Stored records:
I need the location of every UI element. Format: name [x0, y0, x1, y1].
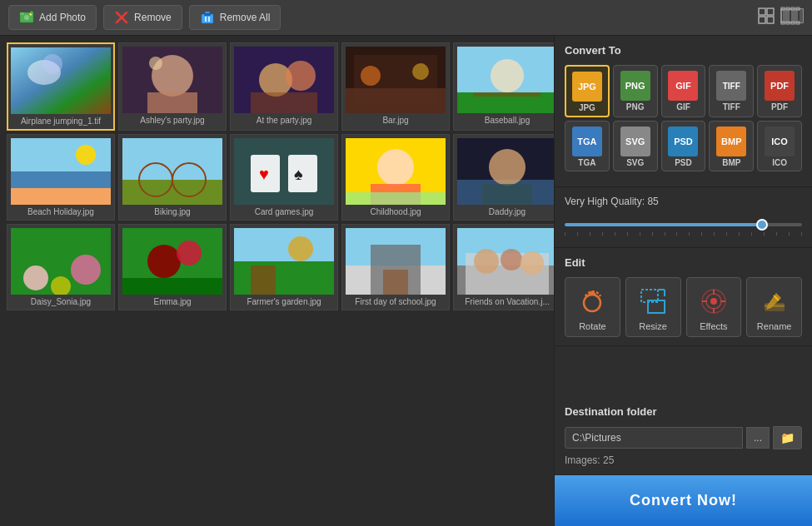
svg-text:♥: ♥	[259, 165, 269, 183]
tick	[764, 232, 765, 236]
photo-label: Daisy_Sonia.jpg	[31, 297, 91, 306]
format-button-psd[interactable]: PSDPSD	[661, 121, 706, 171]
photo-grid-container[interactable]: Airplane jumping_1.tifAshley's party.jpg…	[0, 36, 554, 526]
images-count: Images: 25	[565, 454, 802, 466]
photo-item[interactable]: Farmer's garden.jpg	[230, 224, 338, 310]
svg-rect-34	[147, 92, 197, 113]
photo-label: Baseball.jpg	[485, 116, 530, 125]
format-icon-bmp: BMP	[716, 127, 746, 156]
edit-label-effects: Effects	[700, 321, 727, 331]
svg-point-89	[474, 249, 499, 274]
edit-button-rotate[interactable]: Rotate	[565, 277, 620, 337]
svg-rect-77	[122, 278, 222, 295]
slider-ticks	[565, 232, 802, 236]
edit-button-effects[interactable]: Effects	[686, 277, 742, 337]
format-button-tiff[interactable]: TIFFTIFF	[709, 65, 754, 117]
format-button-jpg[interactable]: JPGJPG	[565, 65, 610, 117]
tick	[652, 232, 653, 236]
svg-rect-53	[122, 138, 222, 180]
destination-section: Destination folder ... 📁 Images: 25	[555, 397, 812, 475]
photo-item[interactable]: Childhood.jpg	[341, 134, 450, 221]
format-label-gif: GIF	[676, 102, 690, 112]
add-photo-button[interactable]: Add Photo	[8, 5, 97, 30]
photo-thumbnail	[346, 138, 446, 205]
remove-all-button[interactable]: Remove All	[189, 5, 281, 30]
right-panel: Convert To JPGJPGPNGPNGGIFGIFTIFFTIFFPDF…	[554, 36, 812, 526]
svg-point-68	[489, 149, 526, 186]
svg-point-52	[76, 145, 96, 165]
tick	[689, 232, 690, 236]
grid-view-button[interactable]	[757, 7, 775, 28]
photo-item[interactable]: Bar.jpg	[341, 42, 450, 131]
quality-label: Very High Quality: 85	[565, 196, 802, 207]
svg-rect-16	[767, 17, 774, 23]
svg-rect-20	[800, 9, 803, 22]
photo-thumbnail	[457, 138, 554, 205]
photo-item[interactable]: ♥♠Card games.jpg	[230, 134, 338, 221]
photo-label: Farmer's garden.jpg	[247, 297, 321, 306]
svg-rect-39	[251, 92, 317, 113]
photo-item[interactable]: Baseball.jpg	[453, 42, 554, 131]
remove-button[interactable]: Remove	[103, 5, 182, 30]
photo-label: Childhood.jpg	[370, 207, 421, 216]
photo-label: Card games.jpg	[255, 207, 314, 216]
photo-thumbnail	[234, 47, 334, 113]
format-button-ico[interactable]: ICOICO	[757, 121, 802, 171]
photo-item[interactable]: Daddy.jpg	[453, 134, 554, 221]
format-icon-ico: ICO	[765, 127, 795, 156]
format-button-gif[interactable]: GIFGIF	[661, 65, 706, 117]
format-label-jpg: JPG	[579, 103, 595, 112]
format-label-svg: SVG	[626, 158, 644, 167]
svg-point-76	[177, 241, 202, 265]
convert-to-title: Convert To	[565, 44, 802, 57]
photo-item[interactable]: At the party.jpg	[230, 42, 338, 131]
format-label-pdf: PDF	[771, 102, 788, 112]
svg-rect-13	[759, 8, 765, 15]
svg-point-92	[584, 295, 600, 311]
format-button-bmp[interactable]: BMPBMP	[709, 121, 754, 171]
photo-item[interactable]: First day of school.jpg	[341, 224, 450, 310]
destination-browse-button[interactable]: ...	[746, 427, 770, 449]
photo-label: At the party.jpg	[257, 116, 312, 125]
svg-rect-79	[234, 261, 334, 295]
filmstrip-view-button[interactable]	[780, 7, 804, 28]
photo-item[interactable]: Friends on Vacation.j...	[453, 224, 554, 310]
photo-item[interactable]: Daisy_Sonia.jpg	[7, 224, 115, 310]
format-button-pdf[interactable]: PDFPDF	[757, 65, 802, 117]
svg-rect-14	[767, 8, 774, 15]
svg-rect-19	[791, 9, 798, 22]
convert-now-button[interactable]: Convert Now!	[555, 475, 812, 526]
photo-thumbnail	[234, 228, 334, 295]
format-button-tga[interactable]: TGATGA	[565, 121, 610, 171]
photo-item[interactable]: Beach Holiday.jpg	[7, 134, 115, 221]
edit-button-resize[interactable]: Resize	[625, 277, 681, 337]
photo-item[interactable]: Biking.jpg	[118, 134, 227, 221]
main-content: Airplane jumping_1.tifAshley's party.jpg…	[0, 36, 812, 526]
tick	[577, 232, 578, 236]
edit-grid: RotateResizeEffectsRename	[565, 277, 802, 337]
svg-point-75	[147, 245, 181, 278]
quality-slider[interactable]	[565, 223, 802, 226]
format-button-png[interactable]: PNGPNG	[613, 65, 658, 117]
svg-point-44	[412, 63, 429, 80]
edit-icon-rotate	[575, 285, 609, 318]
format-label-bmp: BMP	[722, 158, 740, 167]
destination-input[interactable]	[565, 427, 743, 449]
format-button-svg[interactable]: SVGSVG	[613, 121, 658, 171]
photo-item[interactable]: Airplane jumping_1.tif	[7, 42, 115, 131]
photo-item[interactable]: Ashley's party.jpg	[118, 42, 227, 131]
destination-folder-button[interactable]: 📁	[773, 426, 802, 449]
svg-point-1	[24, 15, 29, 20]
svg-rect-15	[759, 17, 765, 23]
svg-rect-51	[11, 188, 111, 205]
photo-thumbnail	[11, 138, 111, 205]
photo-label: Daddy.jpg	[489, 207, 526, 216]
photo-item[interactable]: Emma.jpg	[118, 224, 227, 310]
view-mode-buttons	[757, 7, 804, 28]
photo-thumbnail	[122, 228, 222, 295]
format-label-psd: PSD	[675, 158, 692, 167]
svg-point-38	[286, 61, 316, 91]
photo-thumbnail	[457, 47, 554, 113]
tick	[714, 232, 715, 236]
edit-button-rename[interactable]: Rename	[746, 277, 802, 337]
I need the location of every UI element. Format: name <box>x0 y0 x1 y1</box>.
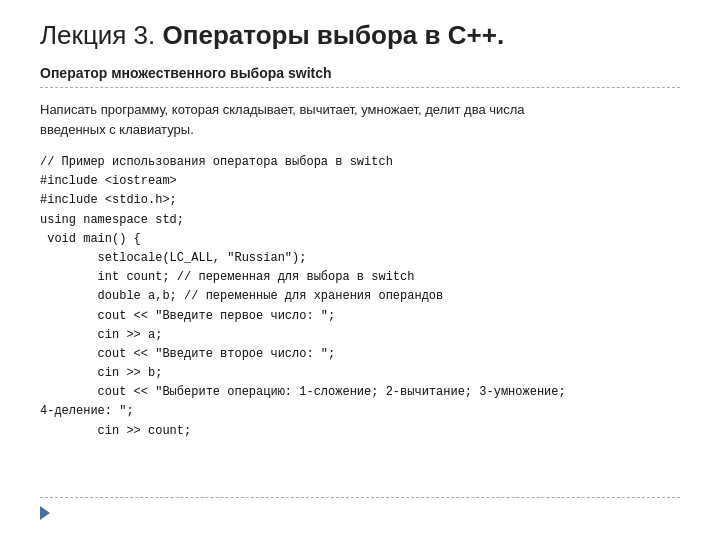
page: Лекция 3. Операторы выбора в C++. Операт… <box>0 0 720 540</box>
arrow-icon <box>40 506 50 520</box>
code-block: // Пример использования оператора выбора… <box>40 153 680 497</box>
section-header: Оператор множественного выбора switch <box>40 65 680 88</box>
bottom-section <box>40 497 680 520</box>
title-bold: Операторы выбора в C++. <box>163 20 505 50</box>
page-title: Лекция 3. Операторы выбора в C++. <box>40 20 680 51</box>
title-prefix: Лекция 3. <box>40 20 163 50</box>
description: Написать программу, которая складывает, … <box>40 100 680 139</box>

### Task
Reproduce exactly and only the lines from the one with "I need the location of every UI element. Format: name <box>x0" through the final line of the records above, inclusive. Pictures must be left out.

### Output of the task
I need the location of every UI element. Format: name <box>x0 y0 x1 y1</box>.
page: Лекция 3. Операторы выбора в C++. Операт… <box>0 0 720 540</box>
arrow-icon <box>40 506 50 520</box>
code-block: // Пример использования оператора выбора… <box>40 153 680 497</box>
section-header: Оператор множественного выбора switch <box>40 65 680 88</box>
bottom-section <box>40 497 680 520</box>
title-bold: Операторы выбора в C++. <box>163 20 505 50</box>
page-title: Лекция 3. Операторы выбора в C++. <box>40 20 680 51</box>
title-prefix: Лекция 3. <box>40 20 163 50</box>
description: Написать программу, которая складывает, … <box>40 100 680 139</box>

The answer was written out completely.